Electrification, clean cooking, methane reductions and climate finance are among the themes host Turkey and lead negotiator Australia will focus on at the UN Cop 31 climate summit in November, the two countries said today, but CO2 emissions reductions and progress in phasing out fossil fuels were lower down their list of priorities.
Cop 31 president-designate Murat Kurum today presented the main themes of Turkey's action agenda — part of the Cop process outside of the formal negotiations, which includes contributions from civil society and industry.
The action agenda will focus on a combination of energy security and demand, Kurum said, including increasing electrification, accelerating the buildout of renewable energy, and increasing energy efficiency.
Countries must "cooperate to maintain both energy supply and prosperity as part of the transition," he said.
Methane emissions reductions and clean cooking will also be a focus, as will implementing pledges made on climate financing at Cop 29 in 2024.
The priorities of the Turkish presidency — electrification, clean cooking, zero waste and finance — are "themes we can all gather around," according to Stephen Jones, Australia's ambassador to the OECD. Australia is to lead the negotiations at Cop 31 while Turkey hosts the summit. Consensus on concrete actions to reduce fossil fuel consumption or drive down emissions can be difficult to find at Cops, where almost all countries are represented, including major fossil fuel producers. Australia itself is one of the largest coal and LNG exporters in the world.
But "we should have no doubt about where our destination is," Jones said, even if action to maintain access to oil and traditional fossil fuel supplies is critical.
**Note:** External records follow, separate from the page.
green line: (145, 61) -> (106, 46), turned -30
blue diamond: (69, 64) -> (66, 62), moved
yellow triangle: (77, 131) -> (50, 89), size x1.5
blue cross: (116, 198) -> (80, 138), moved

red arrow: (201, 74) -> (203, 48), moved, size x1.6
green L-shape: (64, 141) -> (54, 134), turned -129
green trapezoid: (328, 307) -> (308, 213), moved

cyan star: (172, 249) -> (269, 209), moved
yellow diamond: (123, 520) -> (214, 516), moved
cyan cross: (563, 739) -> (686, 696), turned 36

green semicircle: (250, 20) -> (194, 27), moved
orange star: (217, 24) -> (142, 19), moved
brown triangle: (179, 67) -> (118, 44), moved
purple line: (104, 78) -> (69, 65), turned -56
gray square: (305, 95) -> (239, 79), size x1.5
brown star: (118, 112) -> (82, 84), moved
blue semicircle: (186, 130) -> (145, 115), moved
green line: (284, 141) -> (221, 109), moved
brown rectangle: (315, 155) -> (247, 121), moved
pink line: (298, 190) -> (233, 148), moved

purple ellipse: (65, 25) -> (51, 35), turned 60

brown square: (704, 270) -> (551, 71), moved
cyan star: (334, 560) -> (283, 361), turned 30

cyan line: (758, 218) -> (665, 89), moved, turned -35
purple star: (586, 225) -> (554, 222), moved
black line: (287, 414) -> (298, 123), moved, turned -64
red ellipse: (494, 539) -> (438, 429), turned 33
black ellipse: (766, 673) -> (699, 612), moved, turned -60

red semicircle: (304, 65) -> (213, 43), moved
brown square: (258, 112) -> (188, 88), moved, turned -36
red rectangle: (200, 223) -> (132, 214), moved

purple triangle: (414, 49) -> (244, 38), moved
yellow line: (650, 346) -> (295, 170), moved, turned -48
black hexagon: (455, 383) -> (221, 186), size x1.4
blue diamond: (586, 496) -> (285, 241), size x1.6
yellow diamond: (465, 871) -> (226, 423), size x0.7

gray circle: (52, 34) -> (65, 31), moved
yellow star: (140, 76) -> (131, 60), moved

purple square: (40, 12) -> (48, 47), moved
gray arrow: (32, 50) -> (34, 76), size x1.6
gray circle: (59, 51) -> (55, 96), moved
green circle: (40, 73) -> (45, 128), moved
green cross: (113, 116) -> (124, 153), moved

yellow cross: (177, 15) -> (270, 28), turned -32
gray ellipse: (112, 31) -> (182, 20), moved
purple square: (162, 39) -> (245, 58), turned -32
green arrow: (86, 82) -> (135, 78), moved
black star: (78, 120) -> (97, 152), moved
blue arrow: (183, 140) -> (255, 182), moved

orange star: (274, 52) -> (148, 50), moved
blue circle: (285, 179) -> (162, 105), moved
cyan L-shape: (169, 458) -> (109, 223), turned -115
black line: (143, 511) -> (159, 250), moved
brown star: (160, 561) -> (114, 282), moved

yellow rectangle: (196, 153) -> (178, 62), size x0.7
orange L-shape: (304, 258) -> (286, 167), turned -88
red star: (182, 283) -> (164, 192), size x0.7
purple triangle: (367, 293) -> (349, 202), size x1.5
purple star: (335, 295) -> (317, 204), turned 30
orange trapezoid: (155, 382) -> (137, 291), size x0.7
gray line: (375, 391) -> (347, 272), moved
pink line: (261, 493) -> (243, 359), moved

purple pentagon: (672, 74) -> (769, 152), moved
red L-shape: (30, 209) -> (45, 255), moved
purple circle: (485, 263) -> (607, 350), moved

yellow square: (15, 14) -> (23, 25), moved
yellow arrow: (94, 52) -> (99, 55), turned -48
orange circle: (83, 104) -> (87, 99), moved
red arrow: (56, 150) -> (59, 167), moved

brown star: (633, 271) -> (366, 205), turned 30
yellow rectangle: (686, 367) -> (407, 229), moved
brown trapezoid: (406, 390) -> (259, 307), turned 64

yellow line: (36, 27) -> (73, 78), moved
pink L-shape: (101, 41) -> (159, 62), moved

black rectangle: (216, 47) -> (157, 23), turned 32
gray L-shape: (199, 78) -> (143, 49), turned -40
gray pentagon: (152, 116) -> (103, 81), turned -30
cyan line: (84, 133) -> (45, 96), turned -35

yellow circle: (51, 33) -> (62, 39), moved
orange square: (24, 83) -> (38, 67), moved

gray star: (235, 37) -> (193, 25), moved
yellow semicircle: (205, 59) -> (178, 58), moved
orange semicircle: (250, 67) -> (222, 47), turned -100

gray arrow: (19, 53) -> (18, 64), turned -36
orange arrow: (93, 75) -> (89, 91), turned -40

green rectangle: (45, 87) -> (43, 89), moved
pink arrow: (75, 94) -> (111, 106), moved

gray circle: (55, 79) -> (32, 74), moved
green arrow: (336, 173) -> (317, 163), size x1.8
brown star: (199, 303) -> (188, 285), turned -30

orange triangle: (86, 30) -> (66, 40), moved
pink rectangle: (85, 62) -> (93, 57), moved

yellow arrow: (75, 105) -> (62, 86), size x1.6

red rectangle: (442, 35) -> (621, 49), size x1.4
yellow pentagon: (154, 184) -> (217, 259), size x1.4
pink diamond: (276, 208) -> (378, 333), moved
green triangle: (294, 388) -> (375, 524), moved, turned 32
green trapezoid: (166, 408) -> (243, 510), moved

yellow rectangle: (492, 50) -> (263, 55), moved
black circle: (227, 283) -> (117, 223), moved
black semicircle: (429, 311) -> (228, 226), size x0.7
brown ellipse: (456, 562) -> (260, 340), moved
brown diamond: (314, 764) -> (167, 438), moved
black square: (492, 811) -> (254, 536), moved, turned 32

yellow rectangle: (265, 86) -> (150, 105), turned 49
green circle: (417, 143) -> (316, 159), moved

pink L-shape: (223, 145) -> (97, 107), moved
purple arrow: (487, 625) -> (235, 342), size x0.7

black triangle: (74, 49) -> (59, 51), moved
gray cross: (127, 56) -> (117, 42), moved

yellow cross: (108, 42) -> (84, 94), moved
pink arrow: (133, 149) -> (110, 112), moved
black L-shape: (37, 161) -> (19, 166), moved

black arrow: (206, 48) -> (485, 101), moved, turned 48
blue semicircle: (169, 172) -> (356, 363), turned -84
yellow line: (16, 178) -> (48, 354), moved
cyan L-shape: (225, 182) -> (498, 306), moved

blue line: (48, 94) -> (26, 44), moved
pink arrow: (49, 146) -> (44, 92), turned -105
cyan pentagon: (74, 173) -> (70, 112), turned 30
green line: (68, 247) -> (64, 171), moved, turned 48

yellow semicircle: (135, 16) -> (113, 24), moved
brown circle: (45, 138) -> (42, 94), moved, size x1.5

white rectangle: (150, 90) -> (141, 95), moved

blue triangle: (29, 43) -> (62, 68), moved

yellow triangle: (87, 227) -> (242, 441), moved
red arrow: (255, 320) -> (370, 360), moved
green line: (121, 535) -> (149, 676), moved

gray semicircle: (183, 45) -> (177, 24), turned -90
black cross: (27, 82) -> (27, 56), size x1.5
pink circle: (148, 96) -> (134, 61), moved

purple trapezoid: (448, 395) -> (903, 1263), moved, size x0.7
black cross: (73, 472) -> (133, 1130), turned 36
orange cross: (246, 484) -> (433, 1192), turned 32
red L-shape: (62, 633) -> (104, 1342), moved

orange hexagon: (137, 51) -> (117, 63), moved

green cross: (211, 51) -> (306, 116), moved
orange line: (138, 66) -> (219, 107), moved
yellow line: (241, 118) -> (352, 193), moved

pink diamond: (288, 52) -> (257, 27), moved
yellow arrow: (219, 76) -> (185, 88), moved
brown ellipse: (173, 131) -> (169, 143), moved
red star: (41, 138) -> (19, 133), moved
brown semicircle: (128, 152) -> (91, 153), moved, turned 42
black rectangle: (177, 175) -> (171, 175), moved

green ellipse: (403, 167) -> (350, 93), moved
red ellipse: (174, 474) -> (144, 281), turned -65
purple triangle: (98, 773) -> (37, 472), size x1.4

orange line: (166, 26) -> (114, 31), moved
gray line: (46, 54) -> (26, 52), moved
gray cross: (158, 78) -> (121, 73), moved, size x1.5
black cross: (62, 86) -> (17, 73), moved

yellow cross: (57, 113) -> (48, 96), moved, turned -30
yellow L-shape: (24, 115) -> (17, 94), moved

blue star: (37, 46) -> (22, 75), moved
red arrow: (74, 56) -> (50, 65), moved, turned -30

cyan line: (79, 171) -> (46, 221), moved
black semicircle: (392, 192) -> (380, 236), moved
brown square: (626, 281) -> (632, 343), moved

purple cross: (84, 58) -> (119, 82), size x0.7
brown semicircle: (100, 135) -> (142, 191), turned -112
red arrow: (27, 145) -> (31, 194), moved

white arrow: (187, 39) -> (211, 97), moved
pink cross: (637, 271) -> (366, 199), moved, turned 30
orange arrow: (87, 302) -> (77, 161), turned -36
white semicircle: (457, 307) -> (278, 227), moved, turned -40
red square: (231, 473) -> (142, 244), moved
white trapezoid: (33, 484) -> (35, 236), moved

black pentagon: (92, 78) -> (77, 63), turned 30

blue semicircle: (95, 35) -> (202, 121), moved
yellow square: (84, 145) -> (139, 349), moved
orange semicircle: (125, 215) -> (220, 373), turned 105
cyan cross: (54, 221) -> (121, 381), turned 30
And the country "strongly supports" the goal set at Cop 28 in 2023 to transition away from fossil fuels in energy systems, he added.
Last year's Cop 30 summit in Brazil ended without references to a move away from fossil fuels in the final text. The Brazilian presidency instead launched an optional process, annual conferences on transitioning away from fossil fuels, to be attended only by willing countries, and the first of which concluded in Santa Marta, Colombia, this week.
Energy watchdog the IEA's director Fatih Birol pointed to progress on electrification and emissions reductions. The rise in emissions last year was the lowest since the Covid-19 pandemic, he said, while 75pc of new generating capacity installed was renewable, nuclear generation reached an all-time high, and sales of electric vehicles climbed.
But former Cop presidents warned against excessive optimism. "Things are much bleaker" than they were five years ago, the UK's Alok Sharma, president of Cop 26 in 2021, said.
And France's Laurent Fabius, president of Cop 21 in 2015, warned that hard topics such as transitioning away from fossil fuels and finance would have to be discussed. "Without financial concrete steps, there's no implementation, and it's all talk", he said.